Task details: Using the entries that follow, collect the lines where the word "Şimdi" appears.

Entries supplied:
◇ ◇ ◇
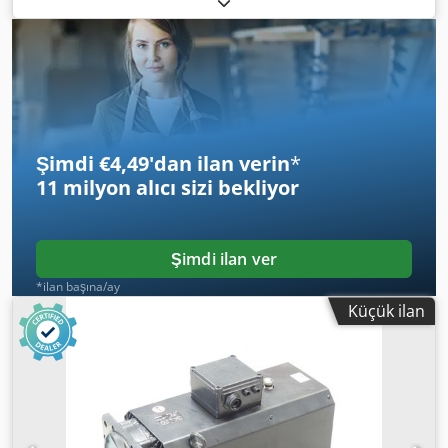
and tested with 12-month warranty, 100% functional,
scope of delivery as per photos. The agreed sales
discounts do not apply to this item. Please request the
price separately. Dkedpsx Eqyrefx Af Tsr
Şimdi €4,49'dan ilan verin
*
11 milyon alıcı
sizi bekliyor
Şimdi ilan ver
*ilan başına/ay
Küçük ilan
◇ ◇ ◇
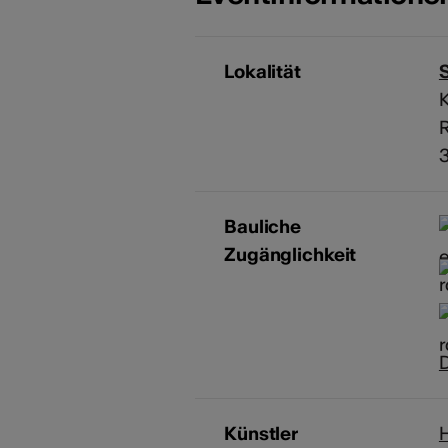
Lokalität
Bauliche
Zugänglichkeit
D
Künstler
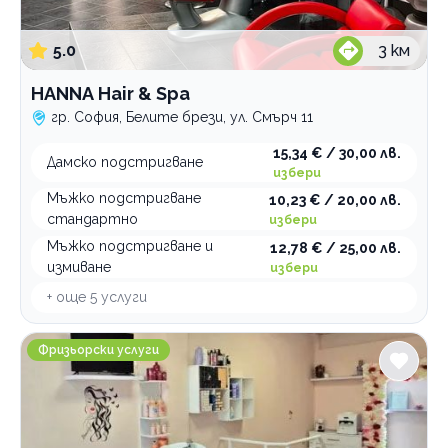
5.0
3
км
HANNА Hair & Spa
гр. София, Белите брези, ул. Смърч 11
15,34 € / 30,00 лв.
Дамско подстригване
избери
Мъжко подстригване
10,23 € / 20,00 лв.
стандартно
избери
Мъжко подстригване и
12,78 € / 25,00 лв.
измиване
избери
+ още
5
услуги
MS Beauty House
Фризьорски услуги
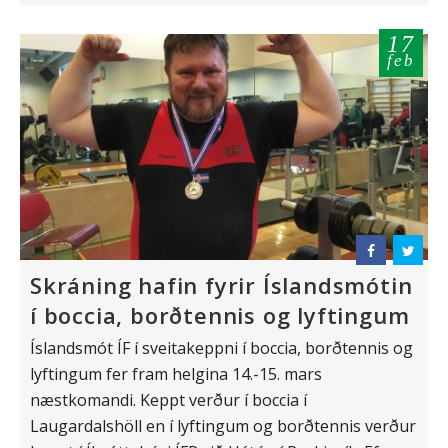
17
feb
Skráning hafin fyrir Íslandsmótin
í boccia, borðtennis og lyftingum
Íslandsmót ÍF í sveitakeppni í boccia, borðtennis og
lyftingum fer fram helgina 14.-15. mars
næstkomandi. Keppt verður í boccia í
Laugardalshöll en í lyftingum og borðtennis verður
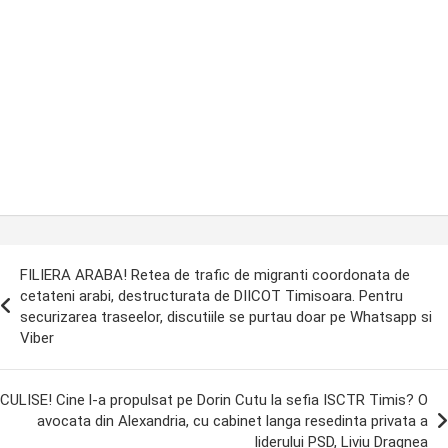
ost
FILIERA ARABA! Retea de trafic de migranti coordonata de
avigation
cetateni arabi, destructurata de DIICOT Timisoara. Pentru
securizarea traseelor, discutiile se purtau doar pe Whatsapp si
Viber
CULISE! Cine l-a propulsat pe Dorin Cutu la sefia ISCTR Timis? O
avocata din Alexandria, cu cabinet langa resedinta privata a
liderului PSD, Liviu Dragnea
◇ ◇ ◇
Written reply:
Şimdi €4,49'dan ilan verin
Şimdi ilan ver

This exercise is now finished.